YOUR ASSIGNMENT: Scan the lines below for the string "rurais" and report how many lines contain it, giving only the number.

Page-level text extractions:
▶
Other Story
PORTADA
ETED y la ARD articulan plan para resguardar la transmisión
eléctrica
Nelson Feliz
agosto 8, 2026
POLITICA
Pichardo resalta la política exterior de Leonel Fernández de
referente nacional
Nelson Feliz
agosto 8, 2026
◀
▶
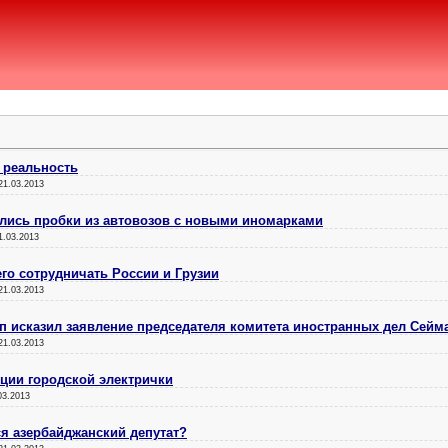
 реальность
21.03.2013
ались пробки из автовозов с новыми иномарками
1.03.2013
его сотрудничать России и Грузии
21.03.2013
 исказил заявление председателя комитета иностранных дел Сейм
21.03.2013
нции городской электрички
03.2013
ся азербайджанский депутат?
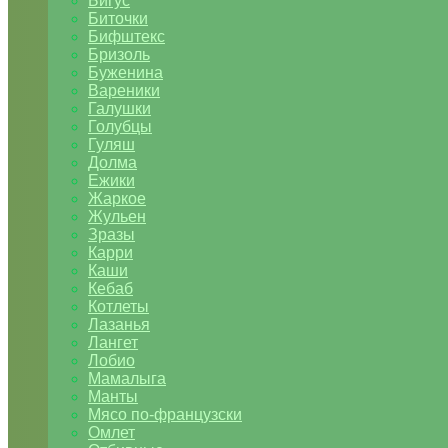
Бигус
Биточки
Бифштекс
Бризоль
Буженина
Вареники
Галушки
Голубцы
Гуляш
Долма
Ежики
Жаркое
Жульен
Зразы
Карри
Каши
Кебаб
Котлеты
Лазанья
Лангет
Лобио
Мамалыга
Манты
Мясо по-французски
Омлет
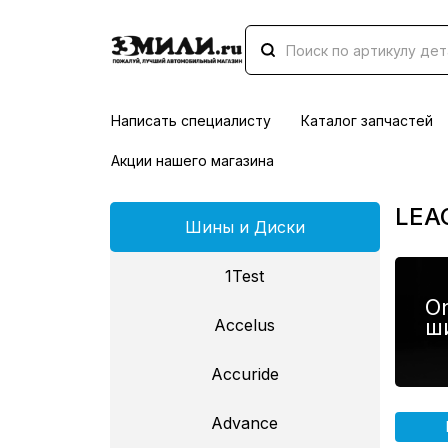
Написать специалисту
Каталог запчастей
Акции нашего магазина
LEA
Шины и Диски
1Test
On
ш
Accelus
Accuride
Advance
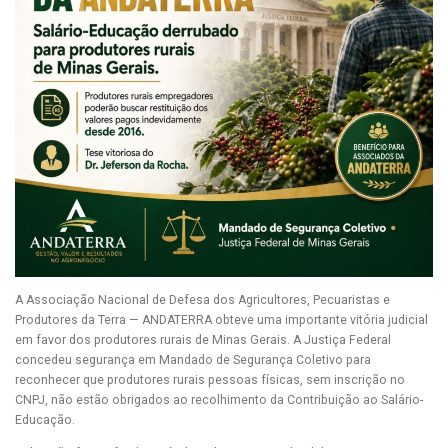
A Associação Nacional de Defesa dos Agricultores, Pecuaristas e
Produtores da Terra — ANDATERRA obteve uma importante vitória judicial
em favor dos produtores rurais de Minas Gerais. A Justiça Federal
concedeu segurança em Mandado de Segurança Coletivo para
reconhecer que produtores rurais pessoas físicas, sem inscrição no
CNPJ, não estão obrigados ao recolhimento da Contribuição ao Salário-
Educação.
◀
SOLVED PROBLEM: 2